Weinstein uses, as an analogy, the early 1980s when asbestos was considered to be a voodoo-esque type of risk. Because he viewed the process as a cost factor and knew how to remediate the hazard and the costs involved, Weinstein would acquire buildings with asbestos at a discount substantially larger than the cost of remediation and complete the work. “As asbestos became seen as less of a serious risk from the office building community, there were more players willing to take on that environmental task and it became less of a barrier to entry,” said Weinstein. “The same is true today with brownfields now that the government has made it somewhat safer for more players to enter the game. It’s lowered the barrier to entry.”

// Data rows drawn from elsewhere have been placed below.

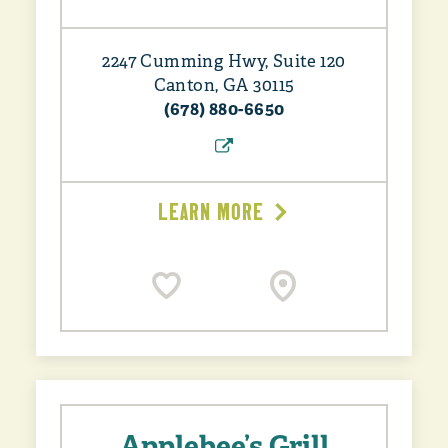
2247 Cumming Hwy, Suite 120
Canton, GA 30115
(678) 880-6650
LEARN MORE
Applebee’s Grill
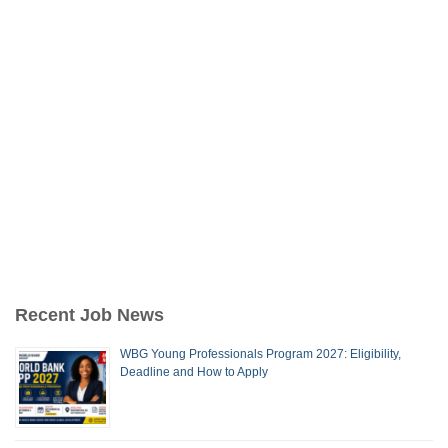
Recent Job News
WBG Young Professionals Program 2027: Eligibility,
Deadline and How to Apply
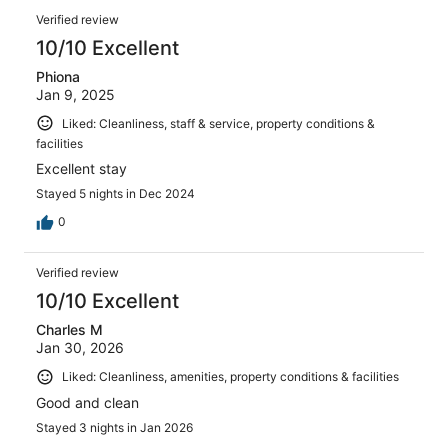
Verified review
10/10 Excellent
Phiona
Jan 9, 2025
Liked: Cleanliness, staff & service, property conditions &
facilities
Excellent stay
Stayed 5 nights in Dec 2024
0
Verified review
10/10 Excellent
Charles M
Jan 30, 2026
Liked: Cleanliness, amenities, property conditions & facilities
Good and clean
Stayed 3 nights in Jan 2026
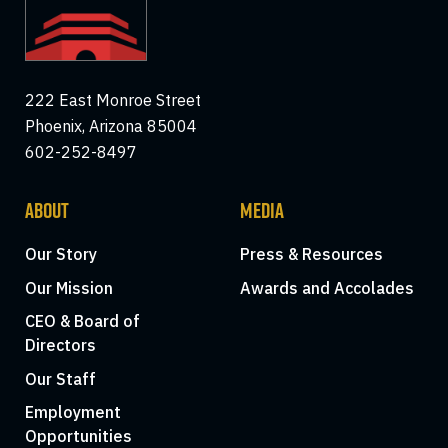
222 East Monroe Street
Phoenix, Arizona 85004
602-252-8497
ABOUT
MEDIA
Our Story
Press & Resources
Our Mission
Awards and Accolades
CEO & Board of
Directors
Our Staff
Employment
Opportunities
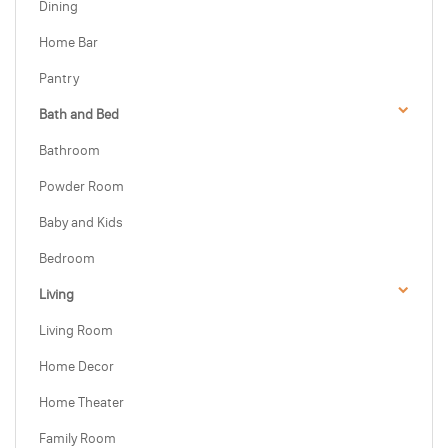
Dining
Home Bar
Pantry
Bath and Bed
Bathroom
Powder Room
Baby and Kids
Bedroom
Living
Living Room
Home Decor
Home Theater
Family Room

Also reducing barriers to entry is the evolution of environmental insurance, which is becoming more and more available to developers who are able to insure their risk in ways they couldn’t before. “The all appropriate inquiry change makes it more attractive to the insurance company and reduces the risk to the insurer so the insurance product becomes more protective and a bit cheaper,” Weinstein explains. “At one point, AIG provided the only reasonable product. Now there is a multiplicity of environmental insurers and more sweeping coverage at much lower prices.”

More developers may step up to take on environmental challenges themselves rather than work through predevelopment agencies, but Hannah’s soup-to-nuts development business is the same as it ever was. The company has six projects under construction in Connecticut, all mixed-use with a residential component. Three involve substantial brownfield effect.

“We have about $350 million under construction now and probably will do a couple hundred million dollars more in the next couple of years. We’re targeting a billion dollars of business during this decade and expect we’ll have enough to keep us busy,” said Weinstein.

Projects include the recently sold-out, 92-unit Mill River House condos, which the company built after mitigating the site of a former car dealership, repair facility and gas station. The 60-unit Adams Mill River House across the street is 70 percent pre-sold. Sales are almost complete at Stonington Commons in Stoning-ton, which consists of 34 high-end condos and seven single-family homes on the site of the oldest extant factory in New England that dates back to the pre-revolutionary war period. Just getting started is a mixed-use project on about five acres in Fairfield. Glen View House in Stamford, a 146- unit luxury apartment project with a Walgreens drugstore on the ground floor, is rising at the site of a former Cadillac dealership. The project is scheduled for completion in 2008. Expect Weinstein to do more rental projects going forward.

With years of experience and the ability to make quick decisions, Hannah Real Estate Investors has an edge on the competition. “We know pretty much when we go on a site what’s going to be there based on its history and we’re willing to take a little higher risk profile because we know what we’re doing. We have a substantial track record and it does give us an advantage in acquiring property. But our real advantage in acquiring property is our track record on closure. I’ve never started a negotiation on a piece in a serious way that I haven’t closed on,” said Weinstein.